“Some had to pay fees. Some were tested. Many people died for that right. It is too important for us not to vote, and if we want to have a democracy, we need to participate in it. We can’t hope that situations will change. We have to be active in helping candidates get elected who will create that change,” said Lex Scott, the president of the Black Lives Matter Utah Chapter.
By Stacy M. Brown, NNPA Newswire Senior National Correspondent
Her father survived Jim Crow and saw the evolution of the vote in America, so Lex Scott speaks from a unique perspective when she champions African Americans’ historical significance casting their ballots.
“When my father voted, his life was at risk,” remarked Scott, the president of the Black Lives Matter Utah Chapter.
“Black people were also filled with many obstacles that prevented them from voting. Some had to be landowners; some had to be sponsored by white personnel,” Scott recalled.
“Some had to pay fees. Some were tested. Many people died for that right. It is too important for us not to vote, and if we want to have a democracy, we need to participate in it. We can’t hope that situations will change. We have to be active in helping candidates get elected who will create that change.”
The fight for African Americans’ right to vote dates back to the late 1800s.
Freed Blacks in New York briefly held the right to vote before the Civil War, and there were similar instances in other Northern states.
“African American men were given the right to vote with the passage of the 15th amendment in 1870 as one of the Reconstruction Amendments after the Civil War, Brianna Mack, an assistant professor of politics and government at Ohio Wesleyan University, wrote in an email to BlackPressUSA.
“The Reconstruction era ended in 1877 with President Rutherford B. Hayes explicitly ending federal oversight of Southern states to fund public schools, establish charitable institutions, raise taxes, and fund public improvements to incorporate newly freed Blacks into the fabric of daily life as citizens and equal participants in America,” Mack noted.
During Reconstruction, the Black vote’s influence materialized as African Americans won election to local, state, and national offices.
“Black men won election to state legislatures and Congress indicating an impending drastic social change,” Mack added.
“Starting in 1868, we see white supremacist groups, precursors to the Ku Klux Klan, use violence to suppress the Black vote, and fraud was rampant. Many congressional elections in the South were contested,” she continued.
“Such tactics were used because white political leaders quickly realized that African Americans are independent political beings whose participation in elections can upset the ‘balance’ that previously existed without their involvement. These political leaders could not appeal to Black people and/or Black people were not responsive to their appeals because their appeals were rooted in the subjugation of the racial group i.e. for the foreseeable future, southern Democrats would/could not count on Black support.”

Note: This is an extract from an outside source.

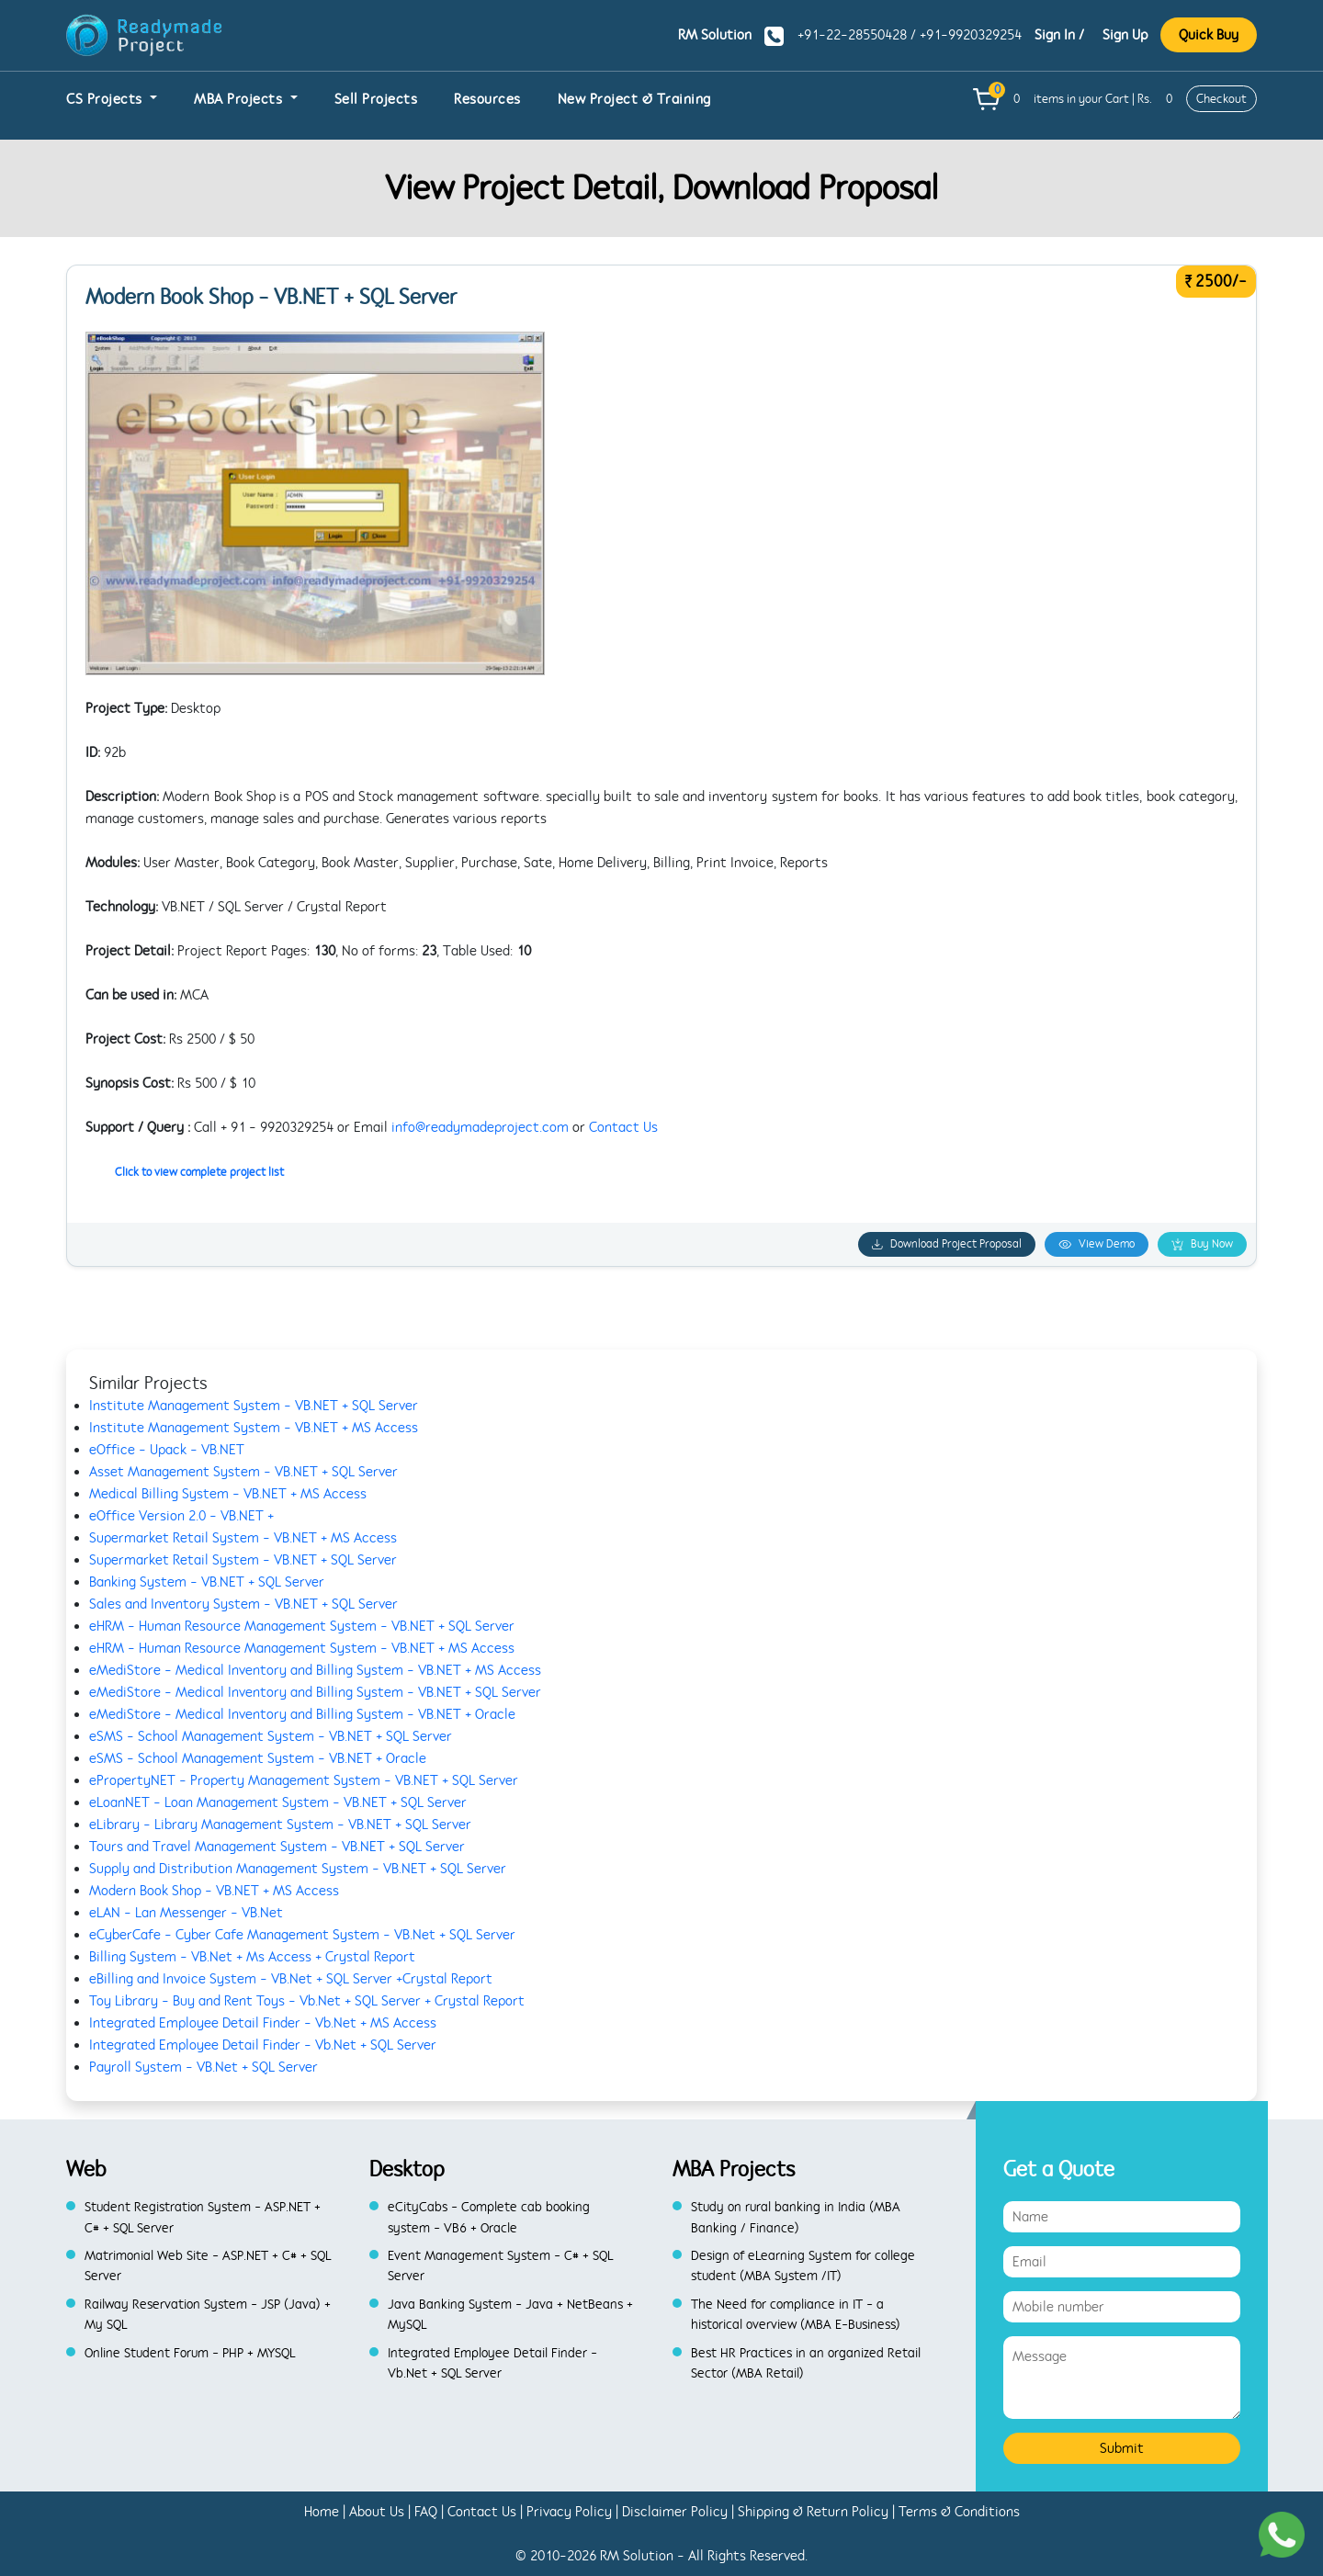  Describe the element at coordinates (106, 99) in the screenshot. I see `CS Projects [button]` at that location.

President Lyndon Johnson signed the 1965 Voting Rights Act, which reinforced the 15th amendment of nearly a century earlier. The Voting Rights Act outlawed discriminatory voting practices and effectively provided African Americans the right to cast ballots freely.
Despite the 1965 law, Blacks were still denied the right to vote.
In some cases, by violence and in many instances through suppression and misinformation tactics.
One year after the Voting Rights Act, civil rights activist James Meredith was shot and wounded during a voter registration march between Tennessee and Mississippi.
Undaunted, 4,000 African Americans registered to vote in Mississippi the day after the shooting as Dr. Martin Luther King Jr. and Stokely Carmichael joined the march.
Suppression efforts have continued, and, in 2013, the U.S. Supreme Court eliminated the federal government’s ability to block states’ voting restrictions.
In doing so, the high court effectively struck down a significant part of the 1965 Voting Rights Act, which has led to restrictive laws that have primarily affected African American voters.
“In a general sense, the power of the vote is absolutely critical to the creation and maintenance of an equal society, and that’s why ruling classes fought the concept of universal suffrage for so many years in Europe and the U.S.,” remarked Amber Dozier, the managing partner, and chief strategy officer of the ABCD & Company, a Rockville, Maryland-based marketing firm.
“In the case of African-Americans, voting is even more important because the laws of this nation have been historically designed in a way that leads to the de facto economic, cultural/social, and political subjugation or African-Americans,” Dozier added.
“The Constitution, a document that framed the legal and political essence of America, declared the African-Americans were three-fifths of a White person – all for the purpose of amassing political power through the vote.”
She concluded:
“This demonstrates that the Black vote has power and has always been a commodity to those in power, even when we were deprived of that right. Voting gives citizens, the power to shape the laws that govern their lives. In a sociopolitical climate where there is vehement debate over the appropriateness of saying ‘Black lives matter.’ African-Americans must vote because our lives and the sanctity with which they are treated depends on it.”